RFT also can be studied on multiple levels of analysis. It has been successfully conceptualized and tested in terms of neural activation and as a psychological construct (Eddington et al., 2009). RFT is also a translational theory, yielding data relevant to treatment applications (Strauman et al., 2006). Also, the important components in terms of treatment applications (e.g., making good things happen vs. preventing bad things from happening; trying to strengthen engagement when depressed vs. trying to weaken engagement when anxious) are easily grasped and user-friendly for therapists and patients (Vieth, et al., 2003). The concepts can be applied in both active treatments and within preventive interventions.
Another advantage is that the predictions of RFT share some conceptual similarities with existing theories of comorbidity, such as the tripartite and valence/arousal models (Shankman & Klein, 2003). RFT links psychopathology with psychological processes that lead to well-being and offers specific predictions regarding how and for whom one disorder could lead to another.
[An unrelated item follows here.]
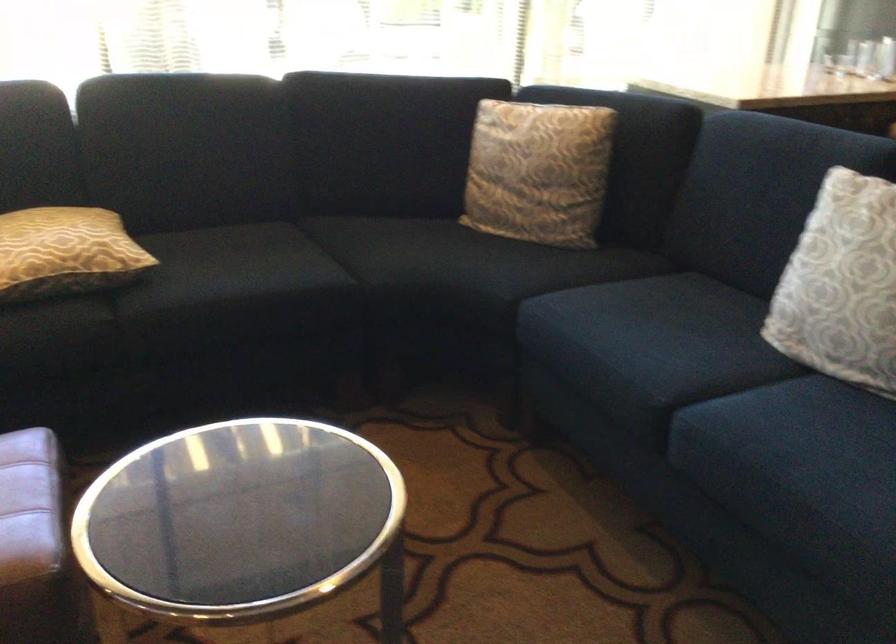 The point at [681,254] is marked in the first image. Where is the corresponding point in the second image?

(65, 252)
Clearly, much of this work is conceptual and awaits empirical validation. For instance, additional evidence regarding the mutually inhibitory relationship between prevention and promotion would be useful. In terms of the proposed extension of RFT into comorbidity, important next steps for research include prospective longitudinal studies which follow individuals over time to see if dysfunction of each system affects the other as predicted and described above and whether exceptions to these relationships have the characteristics we have outlined. Similarly, examinations of the above hypothesized link between anxiety, overactivation of prevention system, and more generalized prevention goals would be useful. There are a number of other important questions that await exploration. For example, how do we distinguish between significant versus adaptive failure and how might that vary across individuals? How do we measure regulatory orientation as well as experienced failure within each orientation? Although we await progress in answering these questions, current evidence suggests that RFT has great potential for helping understand, prevent, and treat GAD and depression and their comorbidity.